Friday, November 13, 2009

Working Without Attachments

Today, with rising unemployment rates, it's probably difficult to find anyone who's willing to work for free. Most job-seekers are driven by the need for money. They need money to pay for the necessities of life such as, clothes, food, shelter, entertainment, and so forth. These are the things that motivate us to sell our life hours for money.

There are some people who believe they are willing to work for free, because of their commitment to enlightenment. For those of us who believe this way, we are thought by others to be a little kooky. And, perhaps, rightfully so.

Some of us are painfully misguided by our concept of enlightenment and what it means for us to exist with others in the world.

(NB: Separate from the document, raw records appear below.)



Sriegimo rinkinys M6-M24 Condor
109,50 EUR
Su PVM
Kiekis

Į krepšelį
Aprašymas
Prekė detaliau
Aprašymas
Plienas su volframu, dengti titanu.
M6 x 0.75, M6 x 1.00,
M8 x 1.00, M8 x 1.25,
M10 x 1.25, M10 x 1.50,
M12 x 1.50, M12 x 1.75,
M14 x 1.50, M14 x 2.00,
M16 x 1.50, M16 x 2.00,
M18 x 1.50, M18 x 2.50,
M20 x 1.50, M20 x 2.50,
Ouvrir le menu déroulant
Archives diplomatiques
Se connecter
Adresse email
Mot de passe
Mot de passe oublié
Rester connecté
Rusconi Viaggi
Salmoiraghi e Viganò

When we take the time to think about it, working for free or working for a higher awareness seems painfully naive for those providing for their families. Yet, if we look a little closer at what enlightenment means, we are able to see that naivete is based on our beliefs.

By working to achieve enlightenment, we must also change the criteria we are using to evaluate our lives. This requires us to go beyond the comparisons and evolve to another awareness about power and success. At this level of awareness, we use a criteria that clearly delineates the utilitarian value of enlightenment in our personal lives.

To work free is analogous to working without expecting or attaching ourselves to the results. We are working for the sake of working. This type of working is different from just working in a mindless sense. Now it's connected to working with an enlightened consciousness.

As enlightenment-seekers, we just work. In some cases, our work is more theoretical than we desire it to be. Sometimes we forget what we are doing because we become unclear about the meaning of enlightenment. Enlightenment becomes abstract, intangible, imaginary, and far away. It exists in another place like we think about Heaven and Hell.

For those of us working on achieving enlightenment, we struggle at times to make sense of what this actually means. A few of us, overcome with enlightenment fervor, believe it means just what it says: a fully awaken person. So we will ourselves to believe when we are writing, conducting workshops, public speaking, meditating and praying, we have no expectations about the outcome of our work. We are just working.

Nevertheless, like it or not, we are working with expected results. To illustrate this perspective, let's use the example of preparing for an empowerment workshop.

To prepare for the workshop we must do the marketing, including various types of advertisement, rent the facility, develop workshop handouts, and so on. We do this because we want to get people to attend our workshop. This means we are attached to the results of the workshop. In other words, we are not just working. We are working to have a successful workshop.

Meanwhile, to understand the concept of "just working," we must go to another level of awareness; the awareness found only in intuitive consciousness. At the intuitive consciousness level our awareness of life beyond words and deeds becomes clearer. Now we're able to clearly understand how to work without expecting or trying to control the results from our actions.

For most of us, if not all of us, intuitive consciousness is something we talk about, but know very little about. While we believe it exits, we cannot prove it the way we prove the validity of mathematical equations. In other words, it's epistemological unprovable, especially in a manner we can accept. So, in the main, we are left with our beliefs about the existence of something, intuitive consciousness, which is similar to our beliefs about the existence of Heaven and Hell.

Meanwhile, where do we get the beliefs that intuitive consciousness, heaven and hell exist in the first place? Yet we work everyday to achieve entry into or escape from these places.

Similarly, to discover intuitive consciousness, we must be prepared to do things that will clear our minds to become aware of things we previously believed didn't exist. This requires us to search deep within our beliefs to find the clarity to free ourselves to travel to unknown levels of awareness. There, deep within the bowels of our unconditioned thoughts, we will discover the existence of intuitive consciousness.

In intuitive consciousness we are fully awake. We clearly perceive life beyond suffering, aging, and dying. We are no longer using a victim criteria to interpret our actions. We see life beyond the arbitrary benchmarks we use to evaluate our progress during the different societal epochs of the 30s, 40s, 50s, 60s and so forth.

For now, let's acknowledge we are attached to controlling the results from our work. And we continue to do this because this is our level of awareness now. This acknowledgement provides us with the opportunity to search for enlightenment, without clearly knowing exactly what enlightenment means.

Now our work is devoted specifically to the search for a different awareness than the one we are currently using to define who we are.